[Saved data entries]
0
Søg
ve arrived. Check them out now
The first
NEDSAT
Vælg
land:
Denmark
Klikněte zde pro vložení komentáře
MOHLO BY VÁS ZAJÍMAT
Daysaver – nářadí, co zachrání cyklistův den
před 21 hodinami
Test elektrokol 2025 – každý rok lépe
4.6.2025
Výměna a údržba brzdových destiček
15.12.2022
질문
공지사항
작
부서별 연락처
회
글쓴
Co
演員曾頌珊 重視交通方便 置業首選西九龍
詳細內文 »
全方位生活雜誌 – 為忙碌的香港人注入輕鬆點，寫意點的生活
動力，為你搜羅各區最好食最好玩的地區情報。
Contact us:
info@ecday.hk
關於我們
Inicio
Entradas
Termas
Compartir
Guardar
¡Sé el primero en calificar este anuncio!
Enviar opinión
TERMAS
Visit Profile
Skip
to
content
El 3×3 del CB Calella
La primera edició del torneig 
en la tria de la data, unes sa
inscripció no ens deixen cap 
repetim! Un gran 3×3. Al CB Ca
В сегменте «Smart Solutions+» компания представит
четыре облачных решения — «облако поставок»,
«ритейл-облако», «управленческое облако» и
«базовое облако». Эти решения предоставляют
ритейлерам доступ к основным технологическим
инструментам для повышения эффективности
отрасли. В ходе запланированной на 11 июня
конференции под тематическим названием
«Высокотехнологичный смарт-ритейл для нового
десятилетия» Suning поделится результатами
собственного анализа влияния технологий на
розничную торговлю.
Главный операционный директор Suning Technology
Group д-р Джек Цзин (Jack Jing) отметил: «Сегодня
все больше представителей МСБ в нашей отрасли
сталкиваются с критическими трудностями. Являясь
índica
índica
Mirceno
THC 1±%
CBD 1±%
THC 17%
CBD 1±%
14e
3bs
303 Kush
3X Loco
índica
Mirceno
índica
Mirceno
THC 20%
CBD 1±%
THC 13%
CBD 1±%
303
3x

Exercise aim
Write the entries out again in full, exactly as they appear above.

Written response
0
Søg
ve arrived. Check them out now
The first
NEDSAT
Vælg
land:
Denmark
Klikněte zde pro vložení komentáře
MOHLO BY VÁS ZAJÍMAT
Daysaver – nářadí, co zachrání cyklistův den
před 21 hodinami
Test elektrokol 2025 – každý rok lépe
4.6.2025
Výměna a údržba brzdových destiček
15.12.2022
질문
공지사항
작
부서별 연락처
회
글쓴
Co
演員曾頌珊 重視交通方便 置業首選西九龍
詳細內文 »
全方位生活雜誌 – 為忙碌的香港人注入輕鬆點，寫意點的生活
動力，為你搜羅各區最好食最好玩的地區情報。
Contact us:
info@ecday.hk
關於我們
Inicio
Entradas
Termas
Compartir
Guardar
¡Sé el primero en calificar este anuncio!
Enviar opinión
TERMAS
Visit Profile
Skip
to
content
El 3×3 del CB Calella
La primera edició del torneig 
en la tria de la data, unes sa
inscripció no ens deixen cap 
repetim! Un gran 3×3. Al CB Ca
В сегменте «Smart Solutions+» компания представит
четыре облачных решения — «облако поставок»,
«ритейл-облако», «управленческое облако» и
«базовое облако». Эти решения предоставляют
ритейлерам доступ к основным технологическим
инструментам для повышения эффективности
отрасли. В ходе запланированной на 11 июня
конференции под тематическим названием
«Высокотехнологичный смарт-ритейл для нового
десятилетия» Suning поделится результатами
собственного анализа влияния технологий на
розничную торговлю.
Главный операционный директор Suning Technology
Group д-р Джек Цзин (Jack Jing) отметил: «Сегодня
все больше представителей МСБ в нашей отрасли
сталкиваются с критическими трудностями. Являясь
índica
índica
Mirceno
THC 1±%
CBD 1±%
THC 17%
CBD 1±%
14e
3bs
303 Kush
3X Loco
índica
Mirceno
índica
Mirceno
THC 20%
CBD 1±%
THC 13%
CBD 1±%
303
3x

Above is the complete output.